Thymic stromal lymphopoietin (TSLP) binds to a receptor comprising TSLP receptor (TSLPR) and IL-7 receptor α-chain (IL-7Rα), which are both type 1 membrane receptor proteins. TSLP binding activates JAK1, JAK2 and signal transducer and activator of transcription 5A and 5B (STAT5A and STAT5B) to promote the transcription of target genes, including the type 2 cytokines IL-4, IL-5 and IL-9.

Fig. 3. TSLP in allergic diseases and viral infection.

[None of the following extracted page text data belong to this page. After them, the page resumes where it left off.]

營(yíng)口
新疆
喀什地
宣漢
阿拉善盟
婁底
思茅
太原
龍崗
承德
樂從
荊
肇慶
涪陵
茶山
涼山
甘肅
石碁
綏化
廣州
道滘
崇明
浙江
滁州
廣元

a | The release of thymic stromal lymphopoietin (TSLP) is stimulated by epithelial cell exposure to allergens, microorganisms and chemicals. TSLP promotes and amplifies T helper 2 (T_H2)-type immunity, which enhances the immune response to antigens or allergens through both adaptive and innate immune mechanisms, leading to the development and/or progression of allergic disease. Whether TSLP induces or enhances the production of histamine, IL-4 and IL-13 by basophils requires further investigation. b | Viral infection also triggers the production of TSLP from epithelial cells. TSLP supports the survival of cytotoxic T cells both directly and indirectly through the activation of dendritic cells (DCs); however, the functional role of TSLP during antiviral immune responses is still controversial in influenza virus infection. CCL, CC-chemokine ligand; ECP, eosinophil cationic protein; EDN, eosinophil‑derived neurotoxin; EPX, eosinophil peroxidase; GM-CSF, granulocyte-macrophage colony-stimulating factor; ILC2, group 2 innate lymphoid cell; LAMP, lysosome-associated membrane protein; MBP, major basic protein; NGF, nerve growth factor; TCR, T cell receptor; TGFβ, transforming growth factor-β.

Fig. 4. TSLP in cancer.

a | Thymic stromal lymphopoietin (TSLP) secreted by either cancer-associated fibroblasts or tumour cells has tumour-promoting effects predominantly through the establishment of T helper 2 (T_H2)-type inflammation in the tumour microenvironment, mostly through dendritic cell (DC) activation. T_H2 cells and eosinophils promote angiogenesis through the production of vascular endothelial growth factor (VEGF) and IL-8. b | T_H2 cell-independent mechanisms of TSLP in cancer rely on TSLP-induced signalling in TSLP receptor (TSLPR)-expressing tumour cells or B cell precursors. TSLP signalling in cancer cells can inhibit apoptosis, leading to tumour progression. Regulatory B cells induced by TSLPR signalling impair antitumour immunity in the tumour microenvironment, enabling metastasis. TSLP signalling in T cells prevents accumulation of CD11b⁺GR1⁺ myeloid cells that produce WNT ligands activating the WNT–β-catenin pathway in the epithelium, which can lead to carcinogenesis and tumour growth. CTL, cytotoxic T lymphocyte; GM-CSF, granulocyte-macrophage colony-stimulating factor; MDSC, myeloid-derived suppressor cell; PDGF, platelet-derived growth factor; T_reg cell, regulatory T cell.